Cornerstone School Principal and Executive Director Derrick Max remembers watching video of the murder of George Floyd. Floyd was killed by Minneapolis police May 25 when an officer kneeled on his neck for 8 minutes and 46 seconds.

Numb, Max said he yelled at the officer on screen to get off Floyd’s neck. His heart broke for Floyd’s family, he said, but also for his students, who he knew would be hurt, scared and infuriated by the footage. Although discussions about racial issues are not new to the school, Max said, Floyd’s death has emphasized the need to address them more directly.

“For our students, I think there’s a growing sense of fear and sadness, I think bringing out in some of them anger,” he said. “I’m sure most of them were angry. It’s a real issue, it brought it home.”

As schools contemplate reopening amid the pandemic, they will also resume class in a period of heightened racial tensions in America. Educators agree it is a galvanizing moment in understanding our history as a country and as communities, and some say the historical moment is causing them to reexamine what and how they teach.

But many District schools say that they have been working to create learning opportunities around issues of racial equity long before Floyd’s murder and the subsequent unrest, and that schools can help students to understand and participate in this moment.

Bridging the Divide
Cornerstone Schools (www.cornerstone-schools.org) is a Christ-centered private school located in Ward 7. The school’s goal is to help students craft a Christian worldview, where they consider even issues such as race, racism and privilege from a Biblical perspective.

Founded on Capitol Hill in 1998 by Max, a former lobbyist, and Brandi Laperriere, a former staffer for Republican Congressman Peter Hoekstra and Senator Spencer Abraham, the school relocated to Ward 7 in 2005. Cornerstone serves 175 students in grades kindergarten to 12. Ninety-seven percent of the students are black; 75 percent of staff are white.

Max said that the increased attention to race and racism is motivating an examination of what the school teaches. Cornerstone teaches critical thinking through a discussion-based classical curriculum.

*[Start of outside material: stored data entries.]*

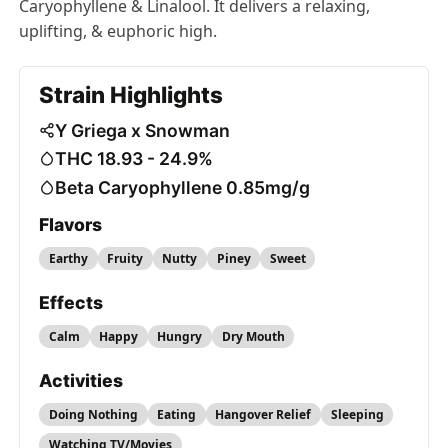
Caryophyllene & Linalool. It delivers a relaxing,
uplifting, & euphoric high.
Strain Highlights
Y Griega x Snowman
THC 18.93 - 24.9%
Beta Caryophyllene 0.85mg/g
Flavors
Earthy
Fruity
Nutty
Piney
Sweet
Effects
Calm
Happy
Hungry
Dry Mouth
Activities
Doing Nothing
Eating
Hangover Relief
Sleeping
Watching TV/Movies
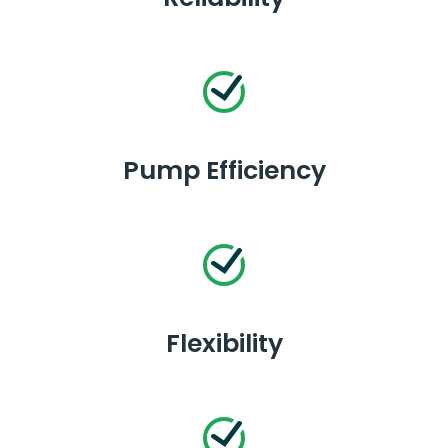
Pump Efficiency
Flexibility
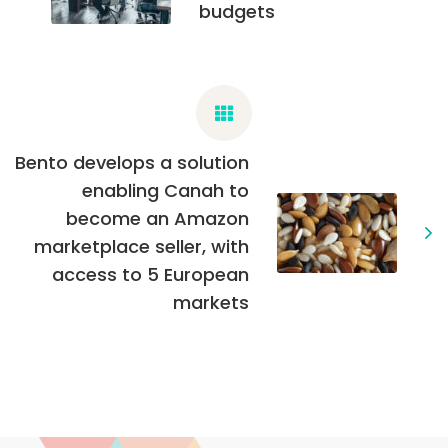
budgets
Bento develops a solution
enabling Canah to
become an Amazon
marketplace seller, with
access to 5 European
markets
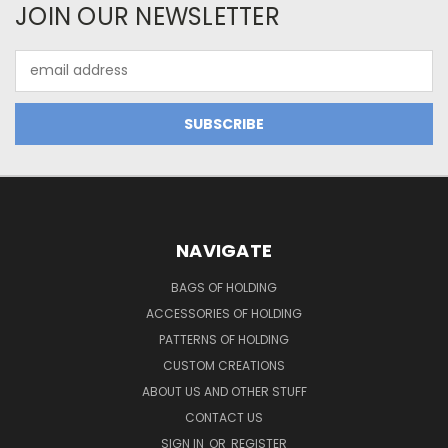
JOIN OUR NEWSLETTER
Email
Address
NAVIGATE
BAGS OF HOLDING
ACCESSORIES OF HOLDING
PATTERNS OF HOLDING
CUSTOM CREATIONS
ABOUT US AND OTHER STUFF
CONTACT US
SIGN IN
OR
REGISTER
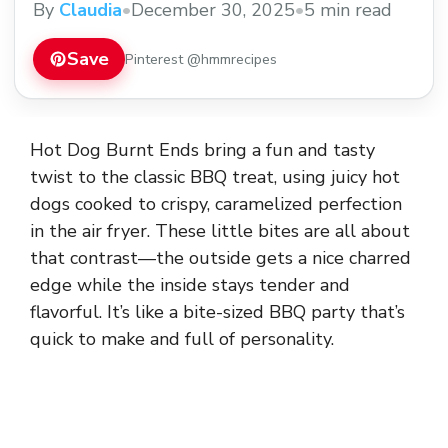
By
Claudia
•
December 30, 2025
•
5 min read
Save
Pinterest @hmmrecipes
Hot Dog Burnt Ends bring a fun and tasty
twist to the classic BBQ treat, using juicy hot
dogs cooked to crispy, caramelized perfection
in the air fryer. These little bites are all about
that contrast—the outside gets a nice charred
edge while the inside stays tender and
flavorful. It’s like a bite-sized BBQ party that’s
quick to make and full of personality.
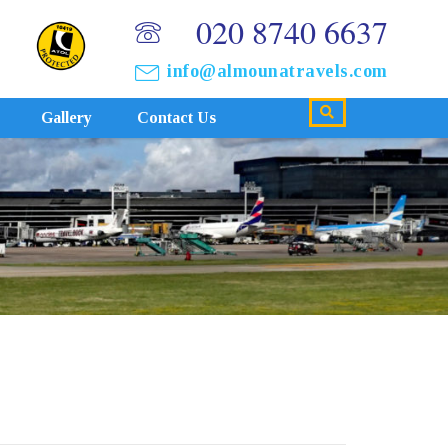
020 8740 6637
info@almounatravels.com
Gallery
Contact Us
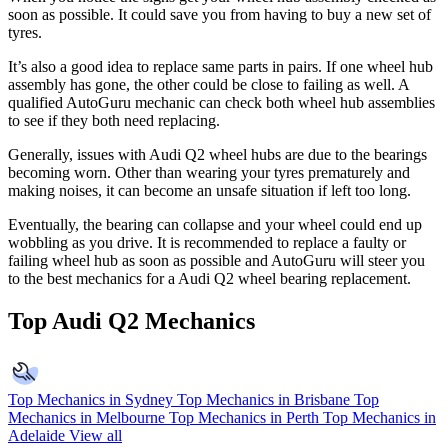
soon as possible. It could save you from having to buy a new set of
tyres.
It’s also a good idea to replace same parts in pairs. If one wheel hub
assembly has gone, the other could be close to failing as well. A
qualified AutoGuru mechanic can check both wheel hub assemblies
to see if they both need replacing.
Generally, issues with Audi Q2 wheel hubs are due to the bearings
becoming worn. Other than wearing your tyres prematurely and
making noises, it can become an unsafe situation if left too long.
Eventually, the bearing can collapse and your wheel could end up
wobbling as you drive. It is recommended to replace a faulty or
failing wheel hub as soon as possible and AutoGuru will steer you
to the best mechanics for a Audi Q2 wheel bearing replacement.
Top Audi Q2 Mechanics
Top Mechanics in Sydney
Top Mechanics in Brisbane
Top
Mechanics in Melbourne
Top Mechanics in Perth
Top Mechanics in
Adelaide
View all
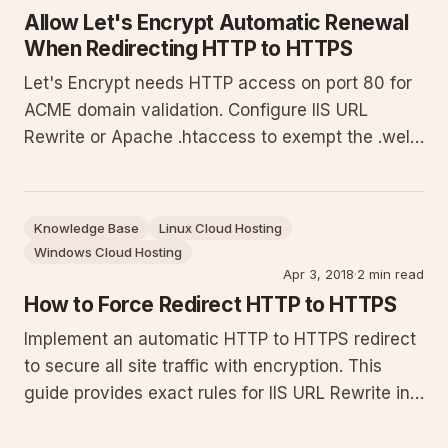
Allow Let's Encrypt Automatic Renewal
When Redirecting HTTP to HTTPS
Let's Encrypt needs HTTP access on port 80 for
ACME domain validation. Configure IIS URL
Rewrite or Apache .htaccess to exempt the .well-
known/acme-challenge path from HTTP-to-
HTTPS redirects. Exact rules, placement
instructions, testing steps and troubleshooting
Knowledge Base
Linux Cloud Hosting
for successful certificate renewals.
Windows Cloud Hosting
Apr 3, 2018
·
2 min read
How to Force Redirect HTTP to HTTPS
Implement an automatic HTTP to HTTPS redirect
to secure all site traffic with encryption. This
guide provides exact rules for IIS URL Rewrite in
web.config (with Let's Encrypt exclusion),
Helicon Ape, and Apache .htaccess, plus testing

In seminar-style sessions, students think critically about classical texts such as Plato’s The Cave.

The school is undertaking a review of their classical canon to represent more issues related to race and to include more authors of color. Cornerstone is also looking at what is emphasized when they teach some subjects, such as the founding fathers.

“We’re in the process now of reviewing how we do teach it,” he said, “and I think that’s healthy and right, and I think that’s a positive thing that’s come out of the last two months.”

Cornerstone is in a unique position, he said, because of the relationship between the school and Congressional Republicans. “Why don’t we start using those same connections to make people think, to take action that we believe would be beneficial to our community?”

Cornerstone Students watch the eclipse at the Naval Observatory with Vice-President Mike Pence, August 2017. U.S. Navy Photo, Mass Communication Specialist 2nd Class George M. Bell

Max cites as an example a recent trip to the U.S. Naval Observatory where Cornerstone students were invited to join Vice President Mike Pence to view an eclipse. After the visit, one of the students posted a photo and commentary on social media about the event, Max said. “He was really pissed at Mike Pence because he wouldn’t say, ‘Black Lives Matter” –he kept saying ‘All Lives Matter,’” Max related.

Max encouraged the students to write a letter to the Vice President, expressing how that failure hurt and using the shared experience to express student views and experiences.

Max said that he wants students to use their skills in critical thinking and reasoned argument to express their concerns and lobby in favor of their ideas.

“Can we get our kids to pick an issue that concerns them and worries them, and really study it and find a way to get the message to members of Congress, the White House or the city council or the mayor in a way that it educates and it moves them all forward productively?”

Open to Conversation
One Capitol Hill elementary school used a history project as a starting point to discuss issues of race and gentrification in the school community.

As the neighborhood around Payne Elementary School (1445 C St SE, paynedc.org) has changed, the school population quickly changed as well. In 2012, 90 percent of the student population was black, with only 3 percent identifying as white; by 2019, 22 percent of students were white and 70 percent black.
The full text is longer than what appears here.